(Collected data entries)

--- START ---

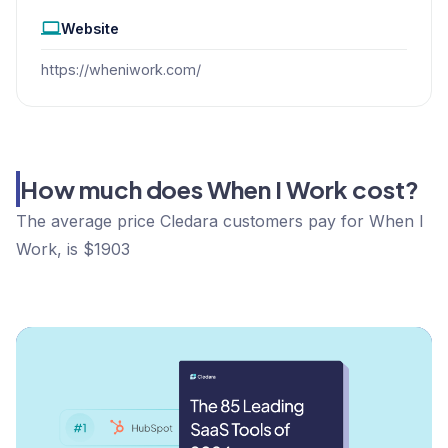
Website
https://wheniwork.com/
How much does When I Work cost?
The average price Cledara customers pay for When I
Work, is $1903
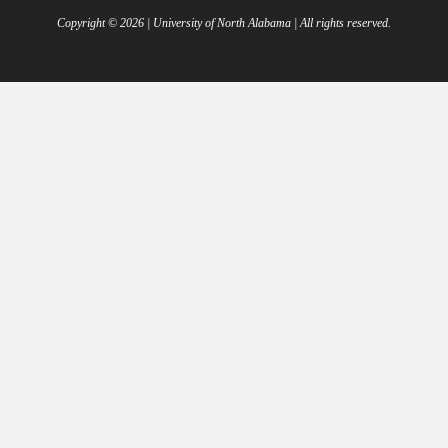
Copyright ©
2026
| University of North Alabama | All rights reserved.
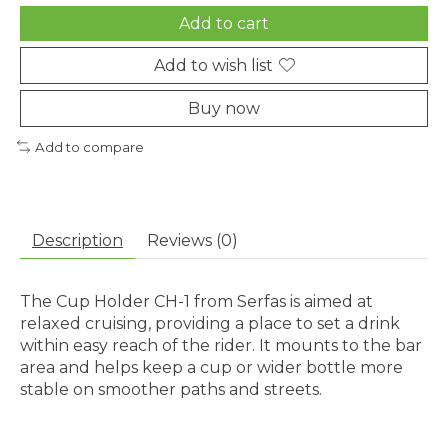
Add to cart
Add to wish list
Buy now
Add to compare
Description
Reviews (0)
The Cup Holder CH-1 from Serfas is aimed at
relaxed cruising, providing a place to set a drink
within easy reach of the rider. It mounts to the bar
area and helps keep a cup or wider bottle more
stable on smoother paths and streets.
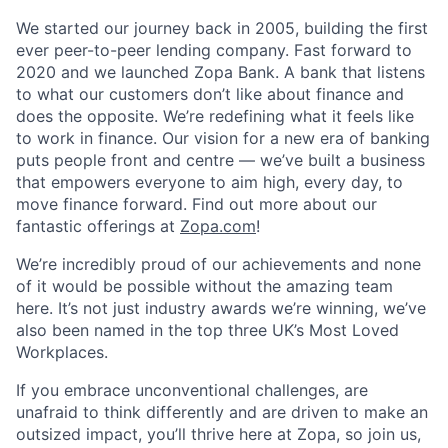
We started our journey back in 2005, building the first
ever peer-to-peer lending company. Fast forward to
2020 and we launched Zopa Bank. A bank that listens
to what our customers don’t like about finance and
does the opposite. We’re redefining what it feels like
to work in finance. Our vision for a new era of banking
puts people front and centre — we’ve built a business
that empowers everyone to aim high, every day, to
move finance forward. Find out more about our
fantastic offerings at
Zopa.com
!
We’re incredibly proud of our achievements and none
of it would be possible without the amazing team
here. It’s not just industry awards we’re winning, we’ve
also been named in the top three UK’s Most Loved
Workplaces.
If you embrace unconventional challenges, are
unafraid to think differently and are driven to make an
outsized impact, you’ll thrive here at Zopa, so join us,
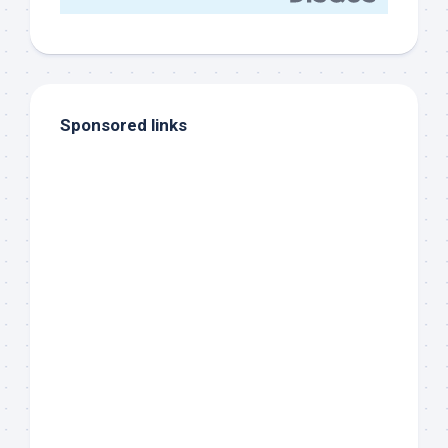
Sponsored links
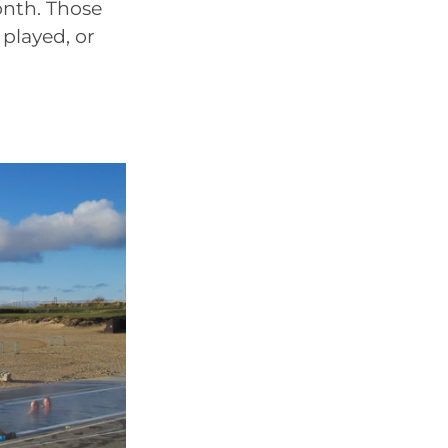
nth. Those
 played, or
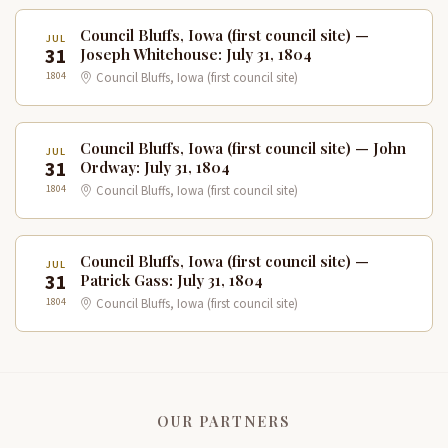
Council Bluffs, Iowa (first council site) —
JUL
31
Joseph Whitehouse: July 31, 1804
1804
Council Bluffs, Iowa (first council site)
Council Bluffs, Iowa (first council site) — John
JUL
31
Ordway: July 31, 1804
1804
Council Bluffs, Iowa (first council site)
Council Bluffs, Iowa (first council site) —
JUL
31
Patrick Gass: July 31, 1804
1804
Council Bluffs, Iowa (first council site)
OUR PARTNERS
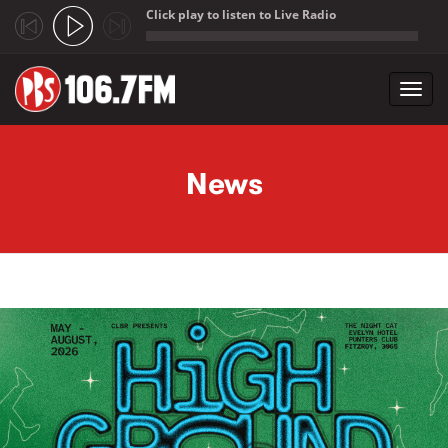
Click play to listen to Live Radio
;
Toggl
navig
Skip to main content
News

--- END ---
--- START ---

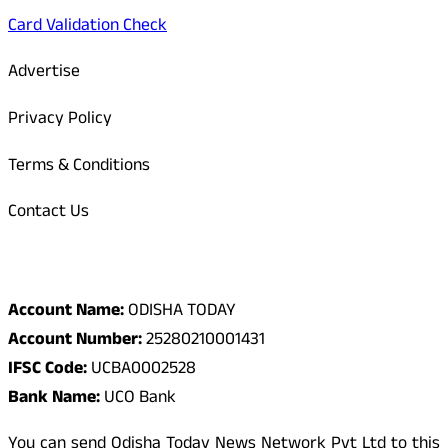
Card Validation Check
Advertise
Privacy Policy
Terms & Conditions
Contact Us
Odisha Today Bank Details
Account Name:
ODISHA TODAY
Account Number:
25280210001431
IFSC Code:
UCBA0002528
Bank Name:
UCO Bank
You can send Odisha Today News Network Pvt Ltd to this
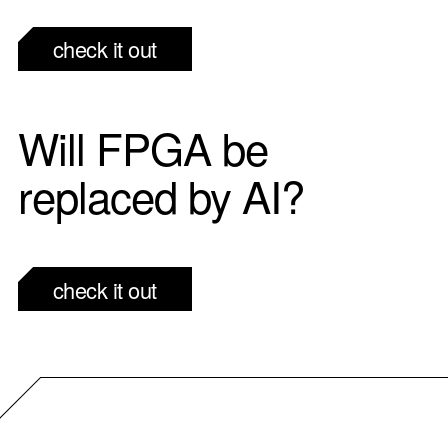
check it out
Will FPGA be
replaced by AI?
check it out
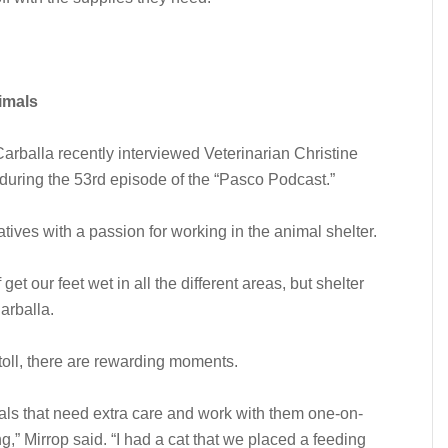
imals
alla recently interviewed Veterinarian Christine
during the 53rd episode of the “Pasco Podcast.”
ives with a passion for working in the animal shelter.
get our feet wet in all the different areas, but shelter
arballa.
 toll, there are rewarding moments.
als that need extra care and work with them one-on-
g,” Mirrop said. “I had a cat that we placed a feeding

--- END ---
--- START ---

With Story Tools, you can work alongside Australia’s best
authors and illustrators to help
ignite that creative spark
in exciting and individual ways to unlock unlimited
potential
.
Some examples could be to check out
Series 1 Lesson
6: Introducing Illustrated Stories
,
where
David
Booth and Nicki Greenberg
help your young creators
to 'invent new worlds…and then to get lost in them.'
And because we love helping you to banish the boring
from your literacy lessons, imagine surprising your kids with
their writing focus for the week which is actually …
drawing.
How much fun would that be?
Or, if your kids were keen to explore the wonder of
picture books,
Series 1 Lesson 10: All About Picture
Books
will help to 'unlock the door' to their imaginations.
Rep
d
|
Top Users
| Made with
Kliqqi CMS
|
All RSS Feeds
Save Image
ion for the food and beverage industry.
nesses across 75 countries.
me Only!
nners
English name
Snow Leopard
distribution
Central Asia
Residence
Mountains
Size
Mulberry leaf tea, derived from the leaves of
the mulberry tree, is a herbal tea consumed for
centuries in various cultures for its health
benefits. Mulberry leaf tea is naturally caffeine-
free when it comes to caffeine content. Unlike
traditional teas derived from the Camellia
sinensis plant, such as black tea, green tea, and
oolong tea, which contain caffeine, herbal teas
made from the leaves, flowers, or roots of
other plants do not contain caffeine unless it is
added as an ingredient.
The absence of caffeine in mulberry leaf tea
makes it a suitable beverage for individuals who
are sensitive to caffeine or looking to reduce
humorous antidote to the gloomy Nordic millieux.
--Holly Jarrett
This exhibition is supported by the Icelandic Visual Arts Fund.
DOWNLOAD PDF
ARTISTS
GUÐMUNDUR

--- END ---

▸ EXERCISE DETAILS
The answer must be every line of the data that contains the word "kids".

▸ EXERCISE OUTPUT
from your literacy lessons, imagine surprising your kids with
Or, if your kids were keen to explore the wonder of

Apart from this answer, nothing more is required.